**Assignment:**
Say how many lines of the material include "ancient". Give the number without any other text.

**Available records:**
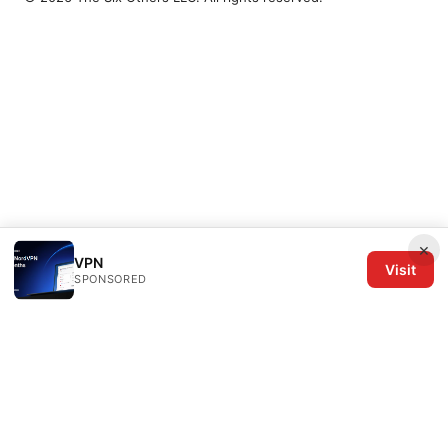
×
VPN
Visit
SPONSORED
The Six Others LLC
1700 NW Hoyt Street, Suite 220
Portland, OR, 97209
US
editorial@the6others.com
+1-503-555-0167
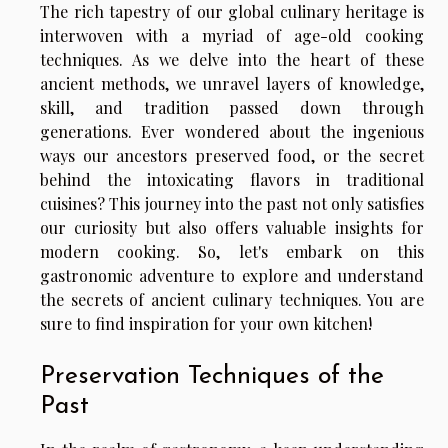
The rich tapestry of our global culinary heritage is
interwoven with a myriad of age-old cooking
techniques. As we delve into the heart of these
ancient methods, we unravel layers of knowledge,
skill, and tradition passed down through
generations. Ever wondered about the ingenious
ways our ancestors preserved food, or the secret
behind the intoxicating flavors in traditional
cuisines? This journey into the past not only satisfies
our curiosity but also offers valuable insights for
modern cooking. So, let's embark on this
gastronomic adventure to explore and understand
the secrets of ancient culinary techniques. You are
sure to find inspiration for your own kitchen!
Preservation Techniques of the
Past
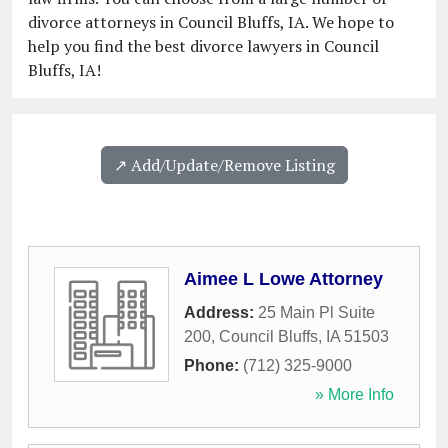
divorce attorneys in Council Bluffs, IA. We hope to
help you find the best divorce lawyers in Council
Bluffs, IA!
↗️ Add/Update/Remove Listing
Aimee L Lowe Attorney
Address:
25 Main Pl Suite
200
,
Council Bluffs
,
IA
51503
Phone:
(712) 325-9000
» More Info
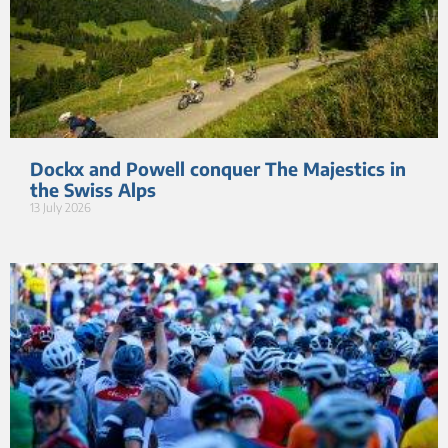
Dockx and Powell conquer The Majestics in
the Swiss Alps
13 July 2026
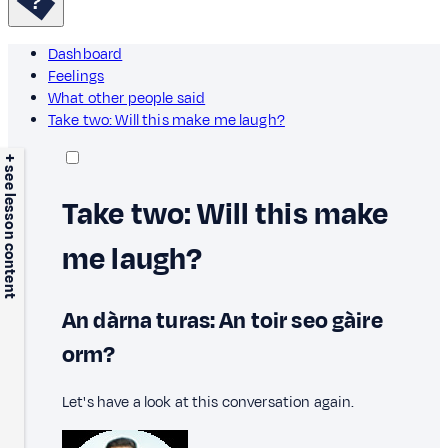
Dashboard
Feelings
What other people said
Take two: Will this make me laugh?
+ see lesson content
Take two: Will this make
me laugh?
An dàrna turas: An toir seo gàire
orm?
Let's have a look at this conversation again.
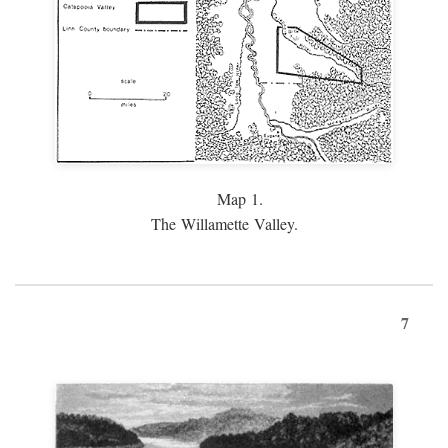
Map 1.
The Willamette Valley.
7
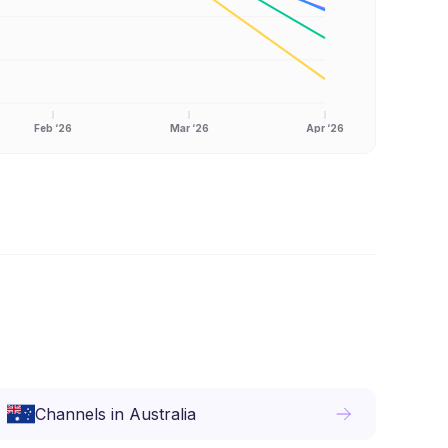
Feb ‘26
Mar ‘26
Apr ‘26
Channels
in
Australia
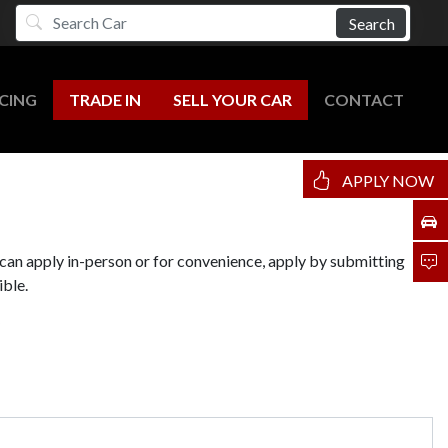
Search
CING
TRADE IN
SELL YOUR CAR
CONTACT
APPLY NOW
 can apply in-person or for convenience, apply by submitting
ible.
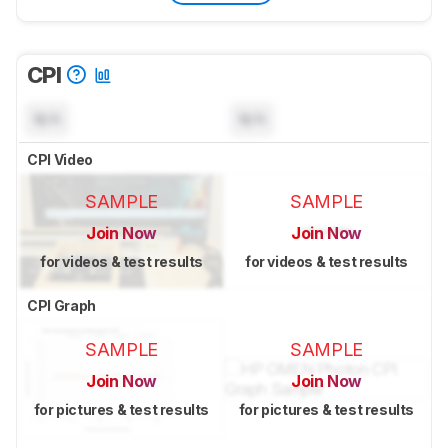
CPI
N/A
N/A
CPI Video
SAMPLE
SAMPLE
Join Now
Join Now
for videos & test results
for videos & test results
CPI Graph
SAMPLE
SAMPLE
Join Now
Join Now
for pictures & test results
for pictures & test results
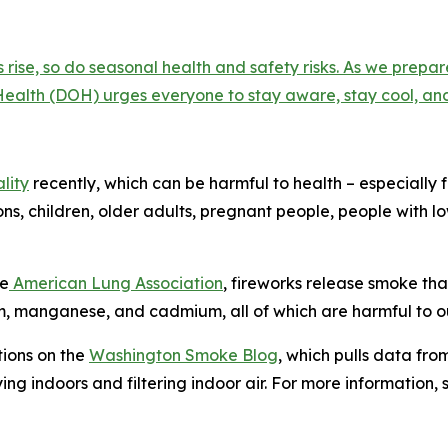
rise, so do seasonal health and safety risks. As we prep
ealth (DOH) urges everyone to stay aware, stay cool, and
lity
recently, which can be harmful to health – especially 
ons, children, older adults, pregnant people, people with 
he
American Lung Association
, fireworks release smoke tha
, manganese, and cadmium, all of which are harmful to ou
tions on the
Washington Smoke Blog
, which pulls data from
ing indoors and filtering indoor air. For more information,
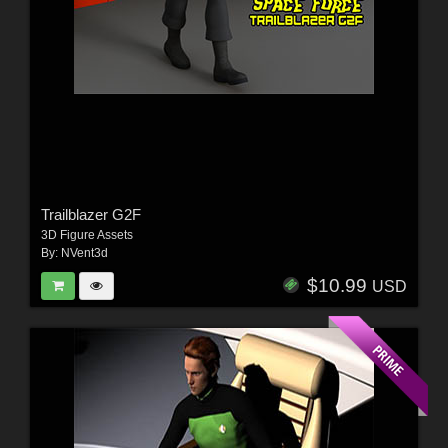
Trailblazer G2F
3D Figure Assets
By:
NVent3d
$10.99
USD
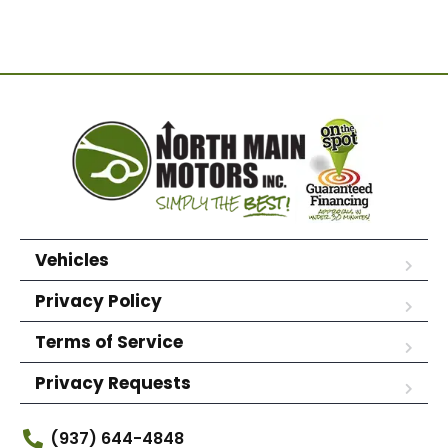
Vehicles
Privacy Policy
Terms of Service
Privacy Requests
(937) 644-4848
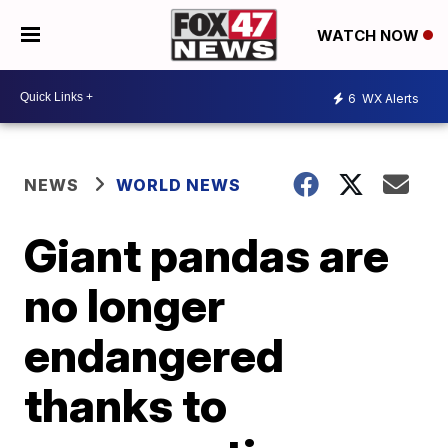
WATCH NOW
6
WX Alerts
NEWS
WORLD NEWS
Giant pandas are
no longer
endangered
thanks to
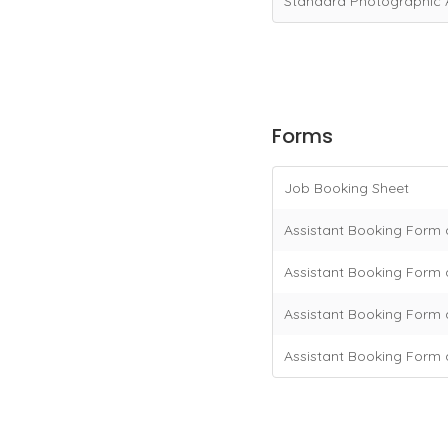
Standard Photographic 
Forms
Job Booking Sheet
Assistant Booking Form 
Assistant Booking Form a
Assistant Booking Form 
Assistant Booking Form 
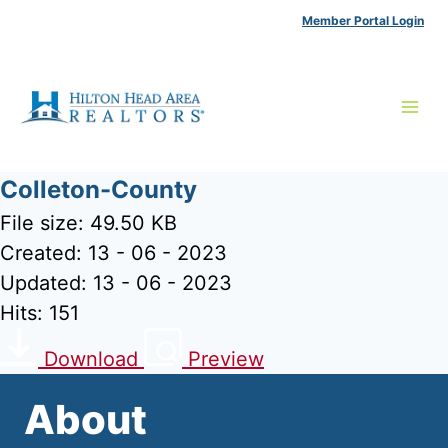
Skip
Member Portal Login
to
content
Colleton-County
File size: 49.50 KB
Created: 13 - 06 - 2023
Updated: 13 - 06 - 2023
Hits: 151
Download
Preview
About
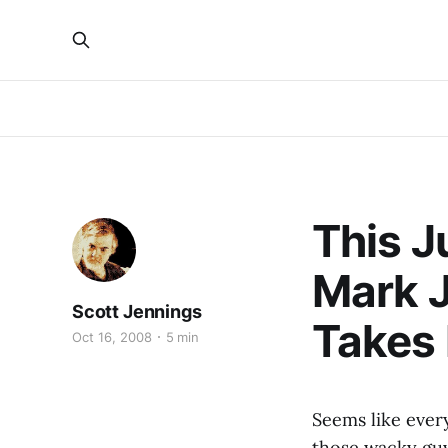
This J
Mark J
Scott Jennings
Takes
Oct 16, 2008
5 min
Seems like ever
those wacky gu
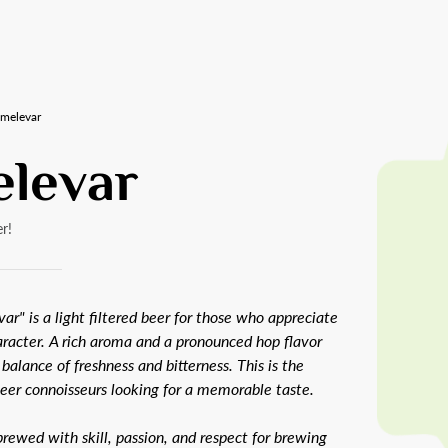
melevar
levar
r!
ar" is a light filtered beer for those who appreciate
aracter. A rich aroma and a pronounced hop flavor
 balance of freshness and bitterness. This is the
beer connoisseurs looking for a memorable taste.
rewed with skill, passion, and respect for brewing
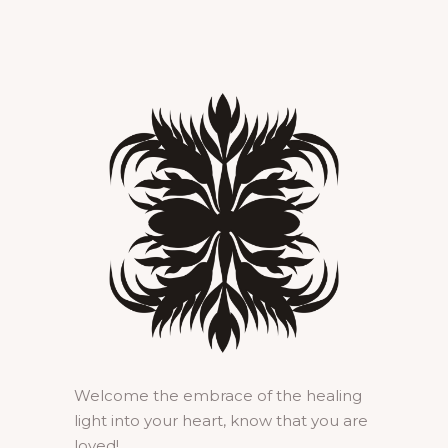
Welcome the embrace of the healing
light into your heart, know that you are
loved!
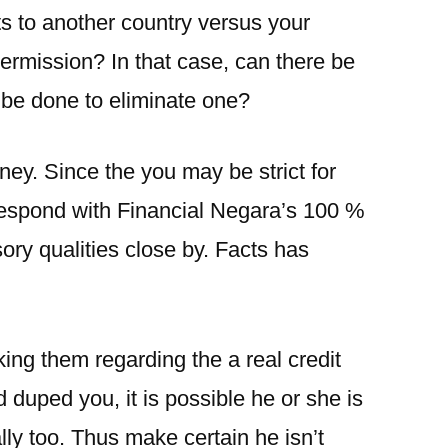
s to another country versus your
ermission? In that case, can there be
 be done to eliminate one?
ey. Since the you may be strict for
respond with Financial Negara’s 100 %
ry qualities close by. Facts has
king them regarding the a real credit
duped you, it is possible he or she is
lly too. Thus make certain he isn’t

**Answer area:**
2